In 1997 he was awarded a two-year fellowship at the Mandel School for Educational Leadership in Jerusalem, where he pursued research in the philosophy of Jewish education, remaining as an adjunct faculty of the Mandel Foundation's Visions of Jewish Education Project. Saks has taught classes in Jewish thought and the works of Shai Agnon since around 2017 at the American Seminary for girls, Amudim. He is a consulting editor for digital platform The Lehrhaus and editorial board member of the Tel Aviv Review of Books.

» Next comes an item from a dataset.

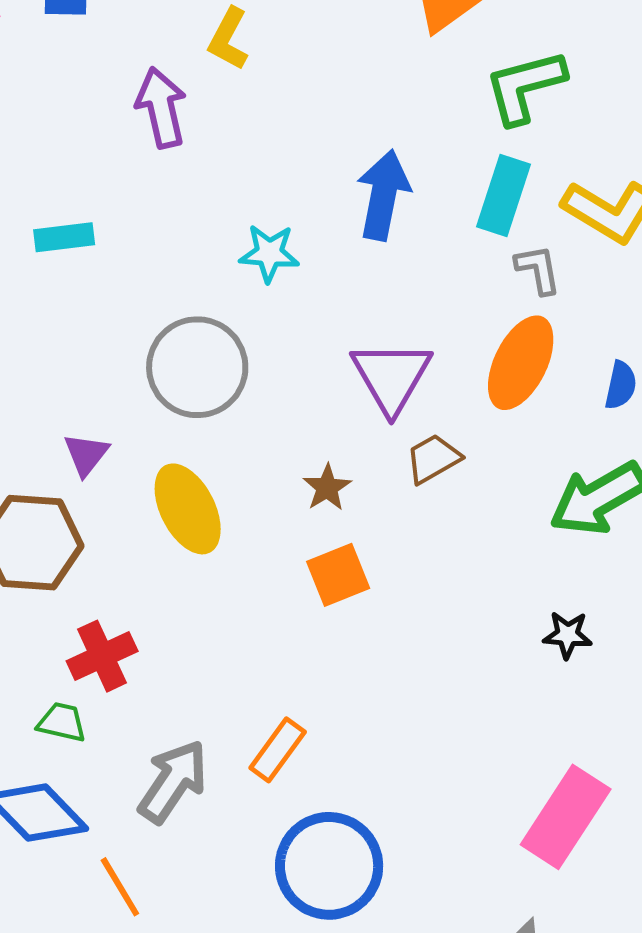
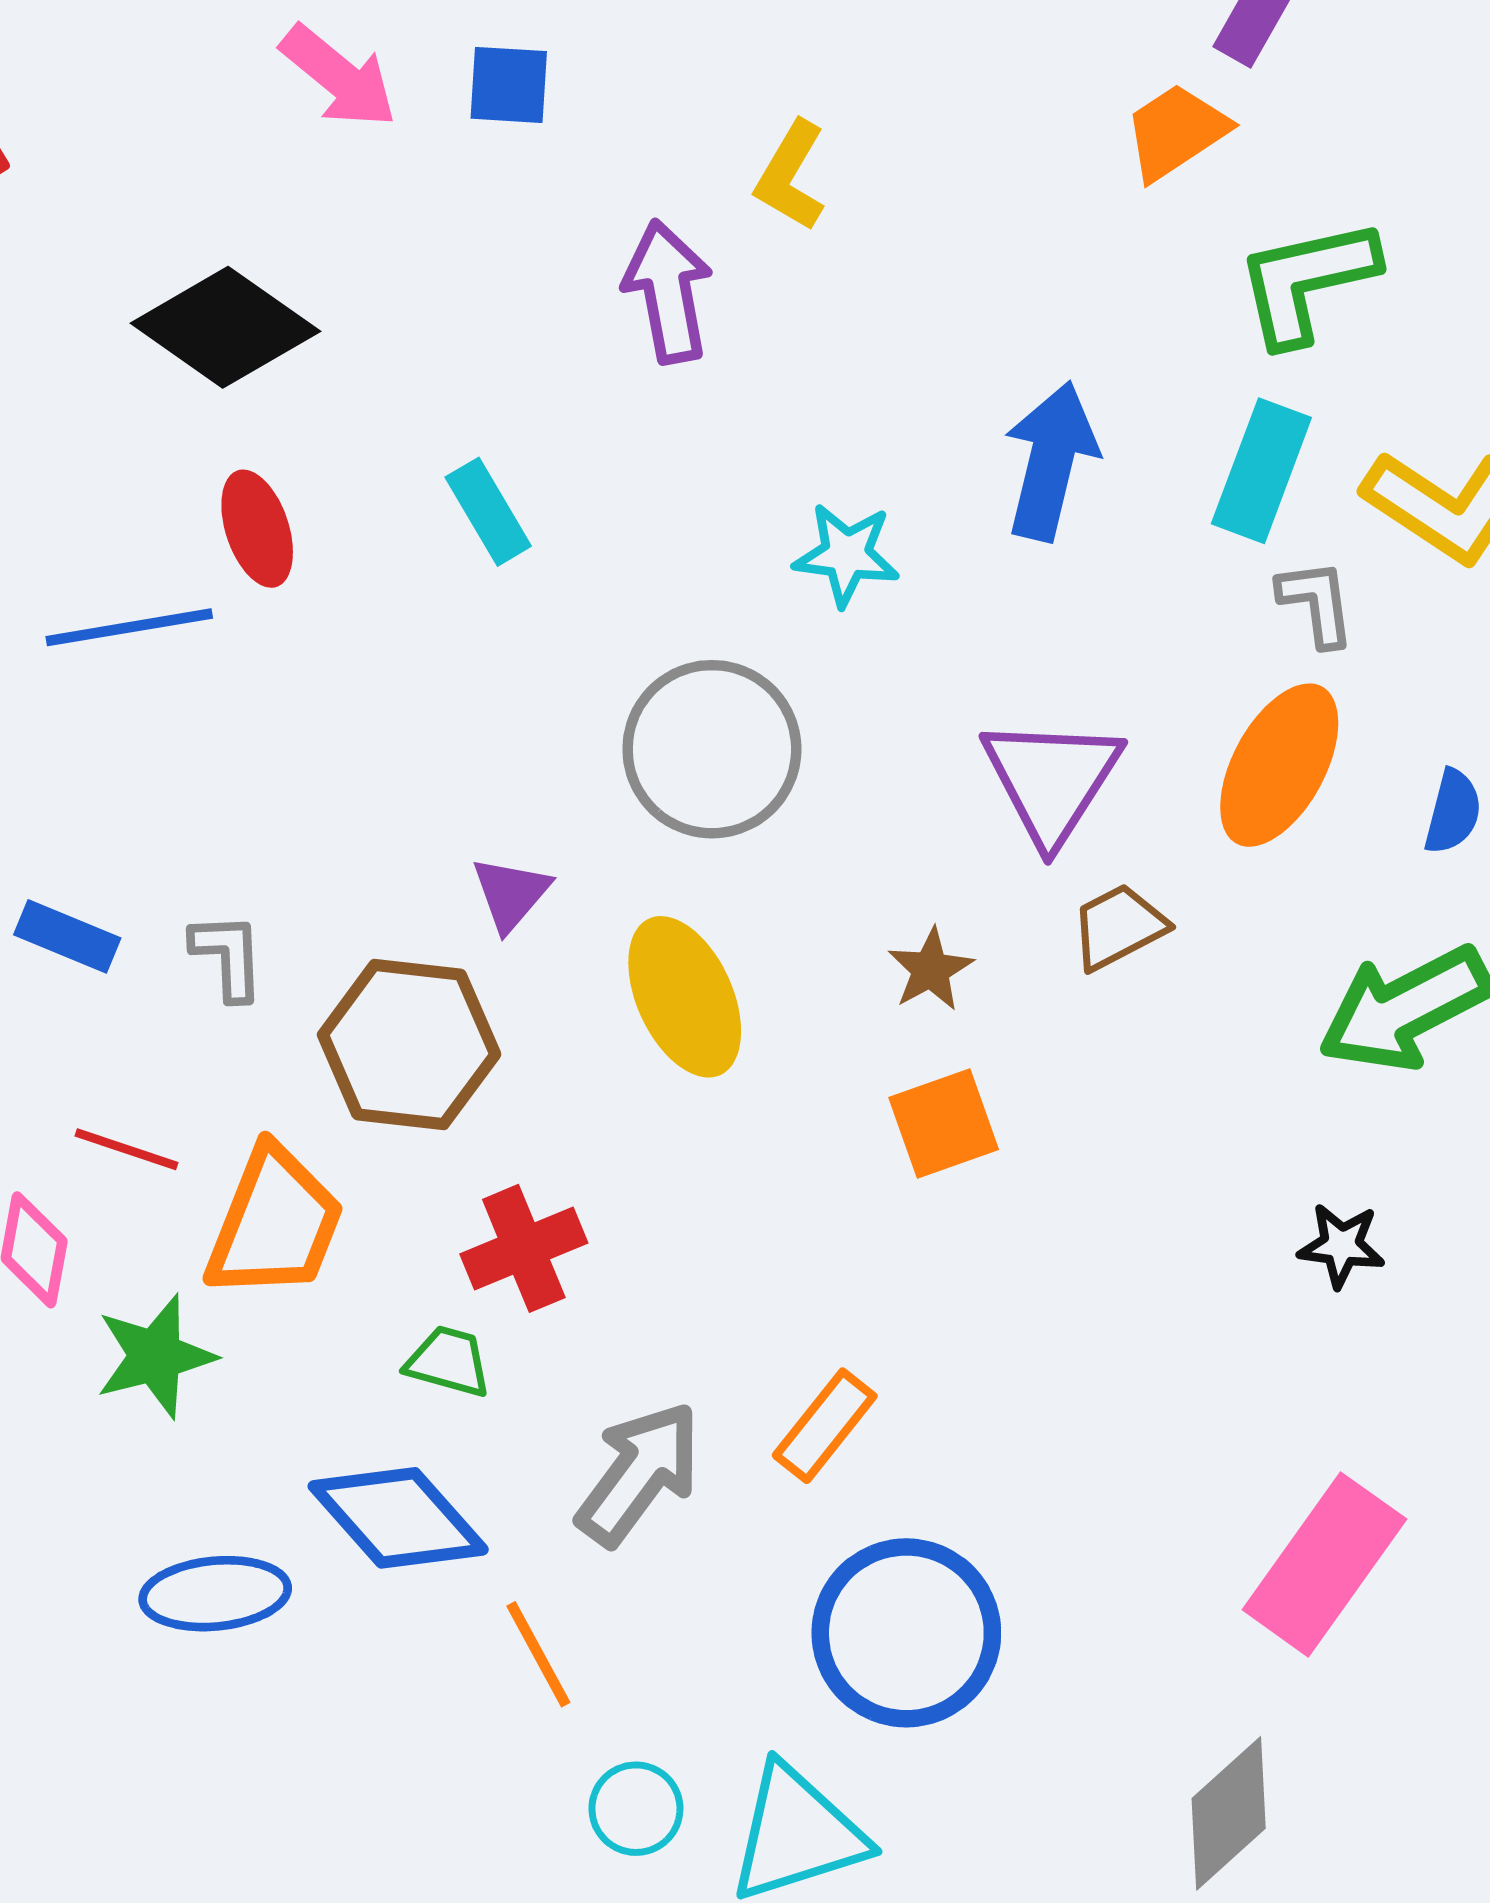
cyan rectangle: (64, 237) -> (488, 512), turned 64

He was formerly on the teaching faculties of Yeshivat Ohr Yerushalayim, Machon Gold, and currently teaches at Midreshet Amudim. Jeffrey Saks lives in Efrat, Israel, with his wife Ilana Goldstein Saks and their four children.

== ATID/WebYeshiva ==
In 1999, with Rabbi Chaim Brovender, Saks created ATID – The Academy for Torah Initiatives and Directions in Jewish Education, a center for training Modern Orthodox educators in Israel and the United States and research institute.

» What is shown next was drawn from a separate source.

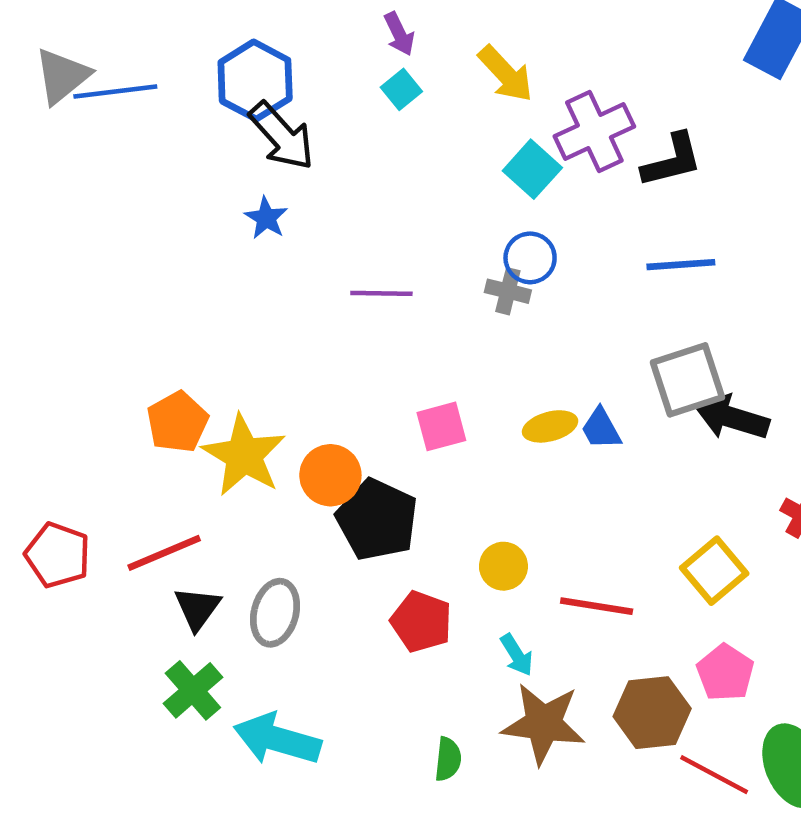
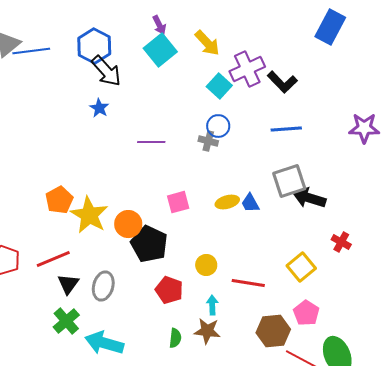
cyan square: (401, 89) -> (160, 50), size x1.8
black L-shape: (672, 160) -> (282, 82), turned 60
cyan arrow: (517, 655) -> (212, 305), turned -150
brown star: (543, 724) -> (207, 331), moved, size x0.7
green semicircle: (448, 759) -> (175, 338), moved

(“Atid” is Hebrew for future.)
In 2007 ATID launched WebYeshiva.org, the world's first fully interactive online yeshiva with students from the entire world.

== S. Y. Agnon ==
Saks is considered one of the leading experts in the world on the writing of Hebrew literature's only Nobel laureate, S.Y. Agnon, and serves as the Director of Research at the Agnon House in Jerusalem. Between 2013 and 2019 he was the Series Editor of the S.Y. Agnon Library at the Toby Press, publishing a 15-volume series of Agnon's writings in annotated English translation. 8 The series was singled out for praise in reviews in The New Yorker and The New York Review of Books, where literary critic Robert Alter wrote, “Jeffrey Saks has undertaken a heroic task in assembling the Agnon Library.”

== Tradition Journal ==
In January 2019 Saks was named the sixth editor in chief of Tradition: A Journal of Orthodox Jewish Thought, published by the Rabbinical Council of America. Tradition was founded in 1958 by Rabbi Norman Lamm as the leading journal of intellectual Orthodox thought, and Saks has aimed to create a greater digital presence for the journal in addition to its quarterly print issues.